Herr Woidke, erstmals übernimmt ein Ministerpräsident dieses Amt, das eigentlich mit wenig Macht ausgestattet ist. Warum ist es Ihnen so wichtig?
Zunächst einmal ist es für mich eine große Ehre, dass mich der Außenminister für dieses Amt vorgeschlagen und dass das Bundeskabinett mich bestätigt hat. Ich arbeite in dieser Funktion natürlich für das Auswärtige Amt.  Aber als das Bundesland mit der längsten Grenze zu Polen hat Brandenburg auch ein besonderes Interesse an der guten Entwicklung der Zusammenarbeit.
Einige Kritiker behaupten, Sie hätten sich bisher nicht als Polenkenner hervorgetan. Was entgegnen Sie dem?

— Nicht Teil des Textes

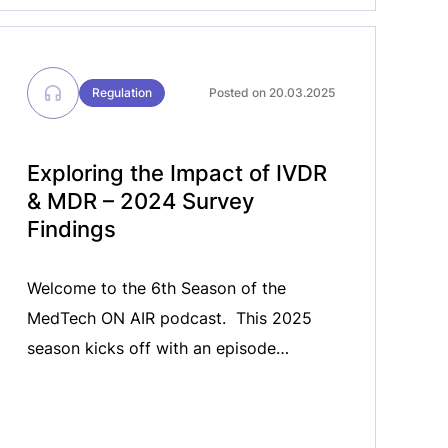
Regulation
Posted on 20.03.2025
Exploring the Impact of IVDR
& MDR – 2024 Survey
Findings​
Welcome to the 6th Season of the
MedTech ON AIR podcast. ​ This 2025
season kicks off with an episode
dedicated to the 2024 Regulatory
Survey findings​ The 2024 Regulatory
Survey revealed key challenges that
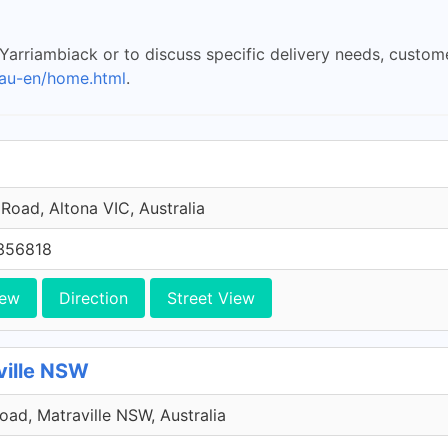
 Yarriambiack or to discuss specific delivery needs, cust
au-en/home.html
.
Road, Altona VIC, Australia
356818
iew
Direction
Street View
ville NSW
Road, Matraville NSW, Australia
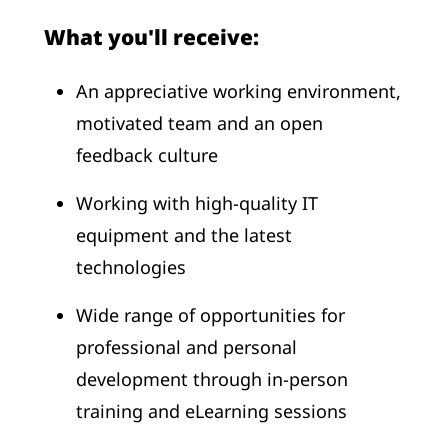
What you'll receive:
An appreciative working environment,
motivated team and an open
feedback culture
Working with high-quality IT
equipment and the latest
technologies
Wide range of opportunities for
professional and personal
development through in-person
training and eLearning sessions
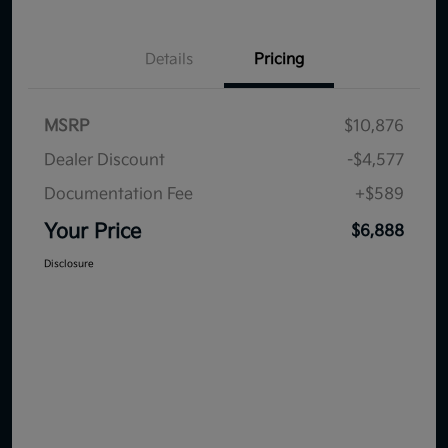
Details
Pricing
MSRP
$10,876
Dealer Discount
-$4,577
Documentation Fee
+$589
Your Price
$6,888
Disclosure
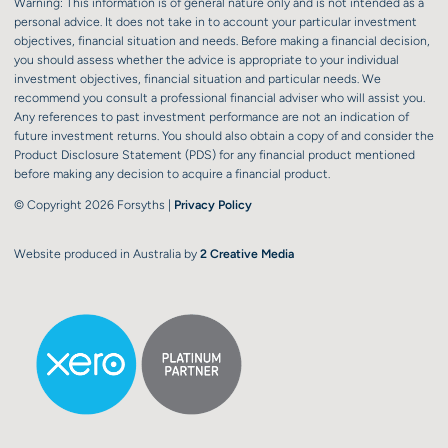
Warning: This information is of general nature only and is not intended as a
personal advice. It does not take in to account your particular investment
objectives, financial situation and needs. Before making a financial decision,
you should assess whether the advice is appropriate to your individual
investment objectives, financial situation and particular needs. We
recommend you consult a professional financial adviser who will assist you.
Any references to past investment performance are not an indication of
future investment returns. You should also obtain a copy of and consider the
Product Disclosure Statement (PDS) for any financial product mentioned
before making any decision to acquire a financial product.
© Copyright 2026 Forsyths |
Privacy Policy
Website produced in Australia by
2 Creative Media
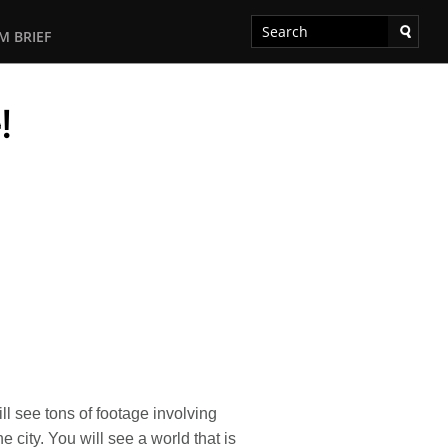
M BRIEF
!
l see tons of footage involving
 city. You will see a world that is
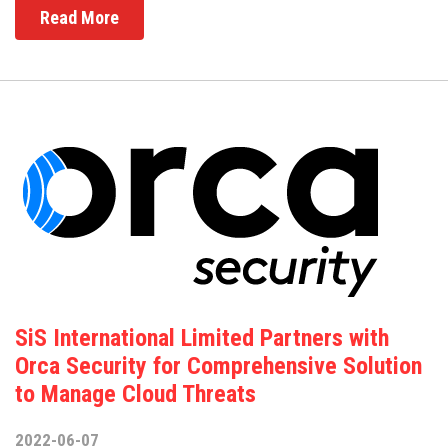
Read More
SiS International Limited Partners with
Orca Security for Comprehensive Solution
to Manage Cloud Threats
2022-06-07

Ich bin an der Neiße groß geworden, kenne die Höhen und Tiefen der Beziehungen zu Polen also seit meiner Kindheit. Und ich bin seit 20 Jahren in der Politik, in der Polen in allen Bereichen eine besondere Rolle spielt. Ich weiß zum einen, dass die Beziehungen gerade für den Osten Brandenburgs in wirtschaftlicher Hinsicht bereits ein Plus sind. Aber ich weiß eben auch, dass sich viele Dinge noch entwickeln müssen, gerade der Ausbau der Verkehrsinfrastruktur.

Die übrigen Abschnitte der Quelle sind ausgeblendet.